The output is the lines below from the one with "অনুষ্ঠানে অংশ নেবেন।" through the one with "আমন্ত্রণপত্র এবং জাতীয়", both included, printed exactly and with no other line.

Records from a collection:
───
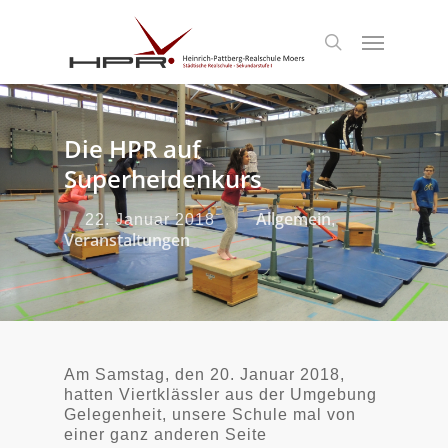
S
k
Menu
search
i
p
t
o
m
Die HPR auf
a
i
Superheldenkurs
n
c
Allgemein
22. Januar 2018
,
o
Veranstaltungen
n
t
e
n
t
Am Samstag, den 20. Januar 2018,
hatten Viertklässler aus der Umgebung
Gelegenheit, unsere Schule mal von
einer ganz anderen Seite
───
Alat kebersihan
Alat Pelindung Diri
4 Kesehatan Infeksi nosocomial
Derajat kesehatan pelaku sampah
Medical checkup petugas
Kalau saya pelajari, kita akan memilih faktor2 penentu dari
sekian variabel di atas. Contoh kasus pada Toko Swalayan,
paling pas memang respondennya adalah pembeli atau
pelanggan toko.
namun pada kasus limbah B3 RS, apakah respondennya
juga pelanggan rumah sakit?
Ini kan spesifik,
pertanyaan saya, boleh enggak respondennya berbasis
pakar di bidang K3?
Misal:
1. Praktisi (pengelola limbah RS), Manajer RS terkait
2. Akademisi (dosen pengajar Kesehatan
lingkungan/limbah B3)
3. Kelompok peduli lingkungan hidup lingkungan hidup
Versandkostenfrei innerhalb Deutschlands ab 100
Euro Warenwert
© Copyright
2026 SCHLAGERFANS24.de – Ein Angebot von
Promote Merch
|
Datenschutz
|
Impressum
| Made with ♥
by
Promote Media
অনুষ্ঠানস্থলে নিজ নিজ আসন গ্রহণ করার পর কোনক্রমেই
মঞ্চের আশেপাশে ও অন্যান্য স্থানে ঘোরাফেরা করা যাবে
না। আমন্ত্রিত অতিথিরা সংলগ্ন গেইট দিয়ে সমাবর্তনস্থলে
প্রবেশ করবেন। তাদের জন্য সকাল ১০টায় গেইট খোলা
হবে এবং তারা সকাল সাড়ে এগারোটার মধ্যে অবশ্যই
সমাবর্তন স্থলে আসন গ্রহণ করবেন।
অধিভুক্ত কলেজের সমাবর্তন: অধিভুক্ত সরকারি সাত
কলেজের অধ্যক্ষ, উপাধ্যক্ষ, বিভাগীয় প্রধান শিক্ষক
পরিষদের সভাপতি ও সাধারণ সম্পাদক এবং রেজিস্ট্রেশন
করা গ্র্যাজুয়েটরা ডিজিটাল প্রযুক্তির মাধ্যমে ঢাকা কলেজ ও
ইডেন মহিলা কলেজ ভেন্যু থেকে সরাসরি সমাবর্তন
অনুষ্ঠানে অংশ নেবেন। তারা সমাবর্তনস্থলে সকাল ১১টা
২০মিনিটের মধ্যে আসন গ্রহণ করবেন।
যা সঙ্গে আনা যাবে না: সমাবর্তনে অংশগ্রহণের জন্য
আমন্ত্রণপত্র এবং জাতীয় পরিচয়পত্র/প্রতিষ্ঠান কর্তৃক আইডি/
───
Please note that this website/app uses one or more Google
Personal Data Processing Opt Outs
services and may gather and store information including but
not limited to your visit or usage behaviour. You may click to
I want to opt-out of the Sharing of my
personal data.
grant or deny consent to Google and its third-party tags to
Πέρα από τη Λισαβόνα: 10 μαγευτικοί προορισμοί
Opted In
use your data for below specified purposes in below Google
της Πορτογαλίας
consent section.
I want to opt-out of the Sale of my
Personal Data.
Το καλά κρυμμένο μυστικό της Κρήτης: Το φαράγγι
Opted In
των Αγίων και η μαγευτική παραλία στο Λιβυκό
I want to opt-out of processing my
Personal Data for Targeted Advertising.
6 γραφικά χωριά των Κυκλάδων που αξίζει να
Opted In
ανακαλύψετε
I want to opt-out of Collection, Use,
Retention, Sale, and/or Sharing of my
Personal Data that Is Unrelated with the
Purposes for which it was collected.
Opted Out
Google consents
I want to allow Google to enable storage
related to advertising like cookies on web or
───
[EXERCISE ANSWER]
অনুষ্ঠানে অংশ নেবেন। তারা সমাবর্তনস্থলে সকাল ১১টা
২০মিনিটের মধ্যে আসন গ্রহণ করবেন।
যা সঙ্গে আনা যাবে না: সমাবর্তনে অংশগ্রহণের জন্য
আমন্ত্রণপত্র এবং জাতীয় পরিচয়পত্র/প্রতিষ্ঠান কর্তৃক আইডি/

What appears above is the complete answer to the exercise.